Depression is a recognized illness, just as much as pneumonia or cancer.The main difference is that it can be much more subtle in it`s effects so many people will not recognize it in you and may unfairly criticize you without knowing that it is the illness that is responsible for your moods and behaviour.
It is more properly referred to as Clinical Depression and an awful lot of people are said to be suffering from it at any one time - about 5% of the population or 1 in 20! The figures increase for the chances of suffering from it at some time in your life - 1 in 5 of us do and it is the one of the most common psychiatric illnesses but thankfully it is also one of the most treatable as well!
The first stage in coping with this illness is to realize that you, or one of your family or friends may be suffering from it. If that is the case then they need to be refered, at first to their own doctor.They may be reluctant or worried about seeing their family doctor so may need help and encouragement to go, possibly by being accompanied by someone close as a support.
How do you recognise the signs?
I was diagnosed with severe clinical depression complicated by post-traumatic stress syndrome in Nov. 1999. If I use my own life as a case-study I can explain the signs much more easily.
A year previously, in Oct 1998, my car was wrecked by a breakdown truck that drove onto the main road that I was driving along without stopping.I ended up like the filling in a sandwich, surrounded by twisted metal and broken glass.When the police and ambulance people extricated me from the wreckage, miraculously apart from a few broken bones and lots of cuts and bruises, I was relatively unscarred.Unknown to me at that time my long term injuries would be mental and not physical.

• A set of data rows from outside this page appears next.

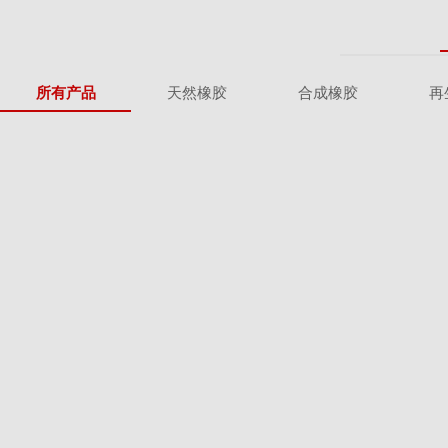
所有产品
天然橡胶
合成橡胶
再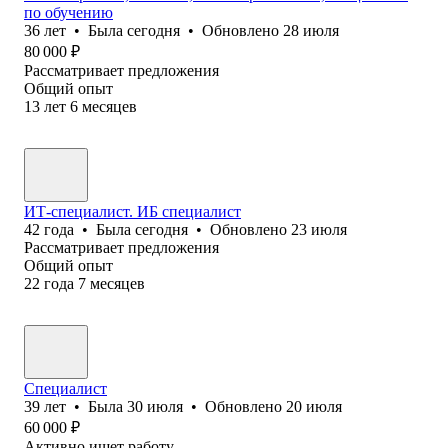
по обучению
36
лет
•
Была
сегодня
•
Обновлено
28 июля
80 000
₽
Рассматривает предложения
Общий опыт
13
лет
6
месяцев
ИТ-специалист. ИБ специалист
42
года
•
Была
сегодня
•
Обновлено
23 июля
Рассматривает предложения
Общий опыт
22
года
7
месяцев
Специалист
39
лет
•
Была
30 июля
•
Обновлено
20 июля
60 000
₽
Активно ищет работу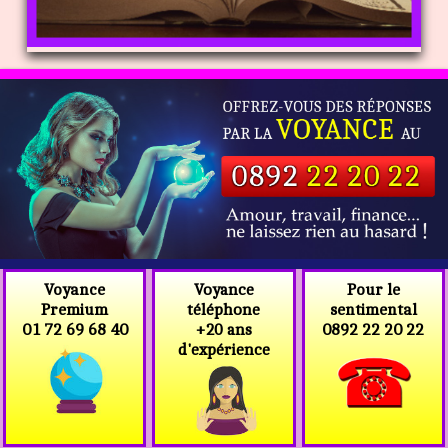
Voyance
Voyance
Pour le
téléphone
Premium
sentimental
+20 ans
01 72 69 68 40
0892 22 20 22
d'expérience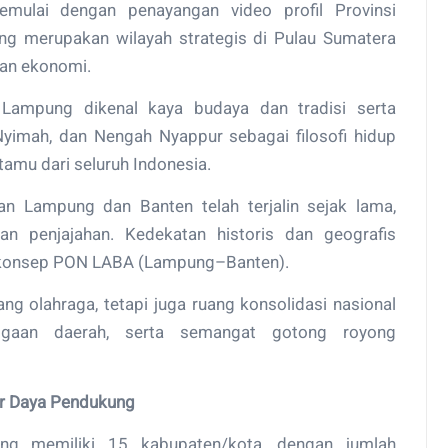
mulai dengan penayangan video profil Provinsi
g merupakan wilayah strategis di Pulau Sumatera
an ekonomi.
 Lampung dikenal kaya budaya dan tradisi serta
 Nyimah, dan Nengah Nyappur sebagai filosofi hidup
mu dari seluruh Indonesia.
 Lampung dan Banten telah terjalin sejak lama,
n penjajahan. Kedekatan historis dan geografis
 konsep PON LABA (Lampung–Banten).
ng olahraga, tetapi juga ruang konsolidasi nasional
ggaan daerah, serta semangat gotong royong
er Daya Pendukung
pung memiliki 15 kabupaten/kota, dengan jumlah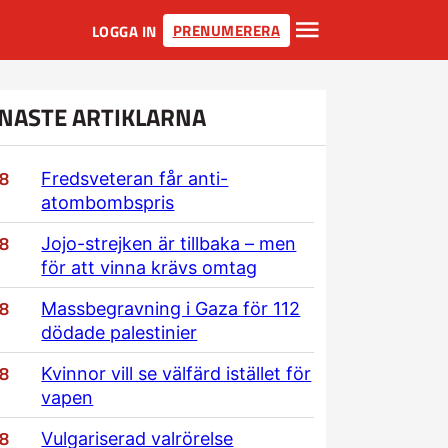
PRENUMERERA
LOGGA IN
NASTE ARTIKLARNA
/8
Fredsveteran får anti-
atombombspris
/8
Jojo-strejken är tillbaka – men
för att vinna krävs omtag
/8
Massbegravning i Gaza för 112
dödade palestinier
/8
Kvinnor vill se välfärd istället för
vapen
/8
Vulgariserad valrörelse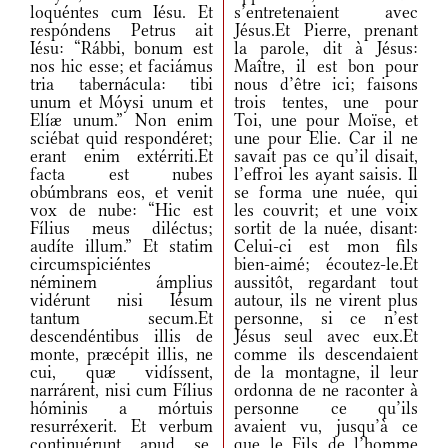
loquéntes cum Iésu. Et
s’entretenaient avec
respóndens Petrus ait
Jésus.Et Pierre, prenant
Iésu: “Rábbi, bonum est
la parole, dit à Jésus:
nos hic esse; et faciámus
Maître, il est bon pour
tria tabernácula: tibi
nous d’être ici; faisons
unum et Móysi unum et
trois tentes, une pour
Elíæ unum.” Non enim
Toi, une pour Moïse, et
sciébat quid respondéret;
une pour Elie. Car il ne
erant enim extérriti.Et
savait pas ce qu’il disait,
facta est nubes
l’effroi les ayant saisis. Il
obúmbrans eos, et venit
se forma une nuée, qui
vox de nube: “Hic est
les couvrit; et une voix
Fílius meus diléctus;
sortit de la nuée, disant:
audíte illum.” Et statim
Celui-ci est mon fils
circumspiciéntes
bien-aimé; écoutez-le.Et
néminem ámplius
aussitôt, regardant tout
vidérunt nisi Iésum
autour, ils ne virent plus
tantum secum.Et
personne, si ce n’est
descendéntibus illis de
Jésus seul avec eux.Et
monte, præcépit illis, ne
comme ils descendaient
cui, quæ vidíssent,
de la montagne, il leur
narrárent, nisi cum Fílius
ordonna de ne raconter à
hóminis a mórtuis
personne ce qu’ils
resurréxerit. Et verbum
avaient vu, jusqu’à ce
continuérunt apud se,
que le Fils de l’homme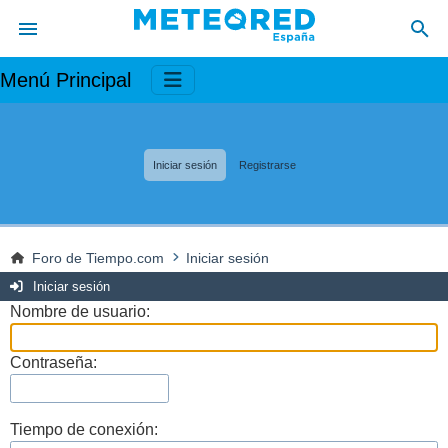
Menú Principal
Iniciar sesión
Registrarse
Foro de Tiempo.com
Iniciar sesión
Iniciar sesión
Nombre de usuario:
Contraseña:
Tiempo de conexión: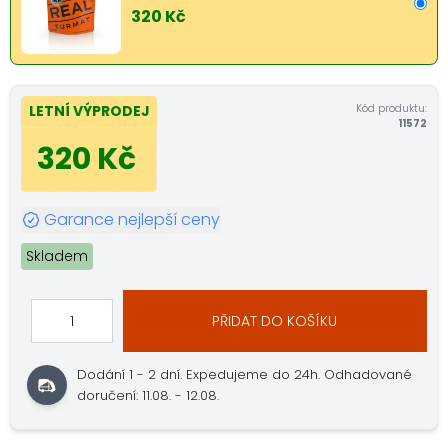
320 Kč
Kód produktu:
LETNÍ VÝPRODEJ
11572
320 Kč
Garance nejlepší ceny
Skladem
PŘIDAT DO KOŠÍKU
Dodání 1 - 2 dní.
Expedujeme do 24h.
Odhadované
doručení: 11.08. - 12.08.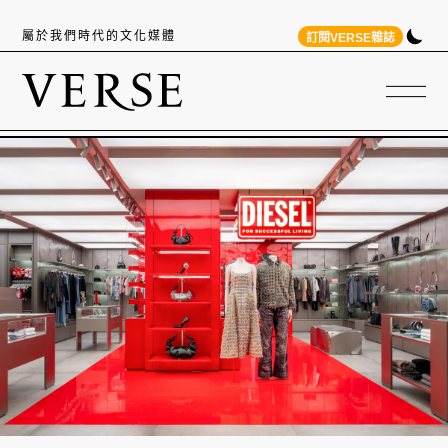
屬於我們時代的文化媒體
訂閱VERSE雜誌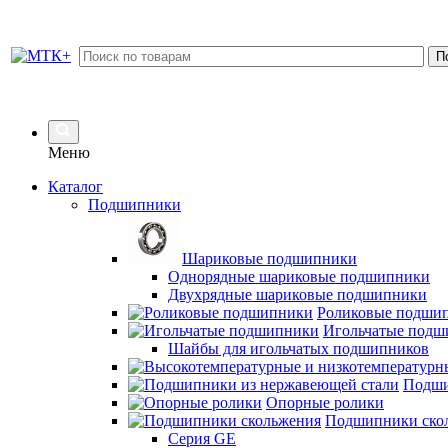
Меню
Каталог
Подшипники
Шариковые подшипники
Однорядные шариковые подшипники
Двухрядные шариковые подшипники
Роликовые подши
Игольчатые подш
Шайбы для игольчатых подшипников
Подши
Опорные ролики
Подшипники ско
Серия GE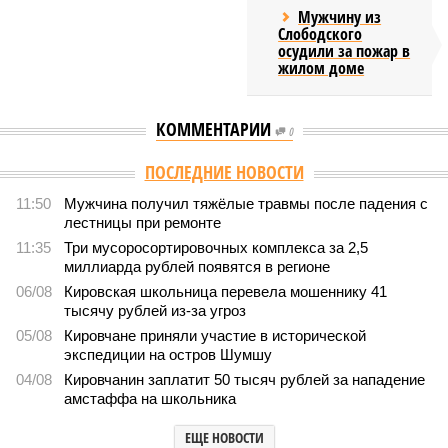
Мужчину из
Слободского
осудили за пожар в
жилом доме
КОММЕНТАРИИ
0
ПОСЛЕДНИЕ НОВОСТИ
11:50
Мужчина получил тяжёлые травмы после падения с
лестницы при ремонте
11:35
Три мусоросортировочных комплекса за 2,5
миллиарда рублей появятся в регионе
06/08
Кировская школьница перевела мошеннику 41
тысячу рублей из-за угроз
05/08
Кировчане приняли участие в исторической
экспедиции на остров Шумшу
04/08
Кировчанин заплатит 50 тысяч рублей за нападение
амстаффа на школьника
ЕЩЕ НОВОСТИ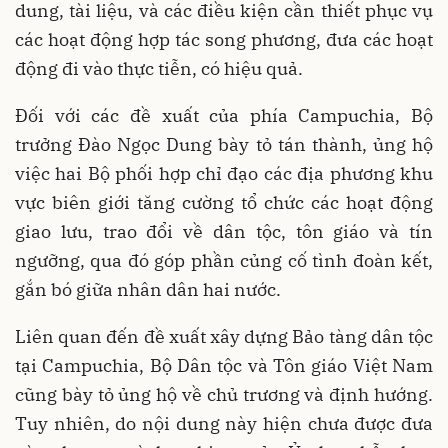
dung, tài liệu, và các điều kiện cần thiết phục vụ
các hoạt động hợp tác song phương, đưa các hoạt
động đi vào thực tiễn, có hiệu quả.
Đối với các đề xuất của phía Campuchia, Bộ
trưởng Đào Ngọc Dung bày tỏ tán thành, ủng hộ
việc hai Bộ phối hợp chỉ đạo các địa phương khu
vực biên giới tăng cường tổ chức các hoạt động
giao lưu, trao đổi về dân tộc, tôn giáo và tín
ngưỡng, qua đó góp phần củng cố tình đoàn kết,
gắn bó giữa nhân dân hai nước.
Liên quan đến đề xuất xây dựng Bảo tàng dân tộc
tại Campuchia, Bộ Dân tộc và Tôn giáo Việt Nam
cũng bày tỏ ủng hộ về chủ trương và định hướng.
Tuy nhiên, do nội dung này hiện chưa được đưa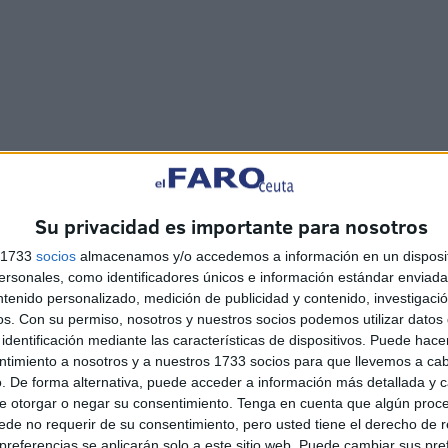
del grupo tarifeño ‘Mala Manera’. Este grupo está
Su privacidad es importante para nosotros
la música de manera apasionada. Con ‘Mala Manera’ está
s 1733
socios
almacenamos y/o accedemos a información en un disposit
s de toda la vida y corear para que todo el mundo
sonales, como identificadores únicos e información estándar enviada 
estilo ruma-reggae a las versiones que es ideal para que
ntenido personalizado, medición de publicidad y contenido, investigaci
baile para marcarse unos pasos.
os.
Con su permiso, nosotros y nuestros socios podemos utilizar datos 
identificación mediante las características de dispositivos. Puede hacer
ntimiento a nosotros y a nuestros 1733 socios para que llevemos a ca
. De forma alternativa, puede acceder a información más detallada y 
e otorgar o negar su consentimiento.
Tenga en cuenta que algún proc
de no requerir de su consentimiento, pero usted tiene el derecho de r
referencias se aplicarán solo a este sitio web. Puede cambiar sus pref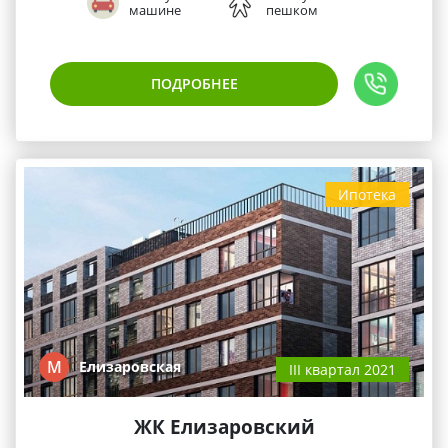
машине
пешком
ПОДРОБНЕЕ
Ипотека
М
Елизаровская
III квартал 2021
ЖК Елизаровский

After about five weeks I went back to my job as a science teacher in a large senior school.It took me some time to settle back into the routine again but I got down to work eventually.As the weeks and months went on I began to suffer the signs of depression, although I didn`t recognise them of course.The effects of depression can be very insidious, permeating slowly into all aspects of your life.
I began to feel very low for the majority of the time.Nothing I seemed to do would pick my mood up.I became indecisive, being unable or unwilling to make decisions.My concentration gradually deteriorated.
As my work suffered, I became devoid of energy. Lethargy sapped each little bit of it from my system. I went through each day in a daze of constant exhaustion. I couldn`t sleep beyond about 3a.m. I would lie there in bed, restless in a pool of perspiration.Thoughts of where I had gone wrong in my life would swirl around my brain.Other thoughts about my job.the future, money, relationships would plague my agitated mind.
Eventually, long before it got light I would get up, full of dread for the coming day, wishing that I could start again somewhere completely different in a new body and personality.My confidence had evaporated completely and I felt totally useless.I just wanted to hide away from people.At school, between classes I used to hide away in the toilets!I avoided contact with my colleagues.In meetings I sat silent as a stone, unable to speak.At lunch-times I would leave the school, travel into town and just walk around, anonymous.
Food became so difficult to consume.Weight dropped off me and I had to tighten my belt!Occasionally I would binge on two or three chocolate bars, something I`d not done since a kid.I would rush into the shop to buy, feeling very uneasy in the company of crowds.Any delays and I would rush back out into the open air.Claustrophobia of confined spaces with others present had set in.
Eventually my wife took me to the family doctor on the pretext of accompanying her visit.There our doctor spotted the signs of depression within minutes.This was the start of my gradual recovery.
Months of one-to-one therapy with a community psychiatric nurse, away from the stresses of work which I had to give up.Sessions with the psychiatrist as well prepared me for group sessions with others who had similar problems.These therapy sessions would help to relax us, teach us how to avoid stress and to begin to think positively.Of course the ever present support of my wife was invaluable as well as the medication(which is non-addictive - fluoxetine or prozac).
I am now quite well re-adjusted to society, although I have been advised not to return to teaching.I have found great relief and enjoyment in writing which I had never done before.Thank you to MouthShut for allowing me to express myself this way.It has done me so much good.I have also found a lot of comfort and enjoyment in music - I listened to very little before my illness.
It is very important if you suffer from any of these symptoms that you seek help.If you know of others who you suspect have depression then try to get them to seek help.Don`t allow them to suffer .It is possible that suicidal thoughts can enter the mind of the depressive.They may harm themselves or even worse, God forbid!
Reassure anyone afflicted by this illness can be beaten and that there is light at the end of the tunnel no matter that it may take a long time to get there.
I hope that this may help some of you out there and if it does, please let me know for feedback and encouragement are an important part of the recovery process.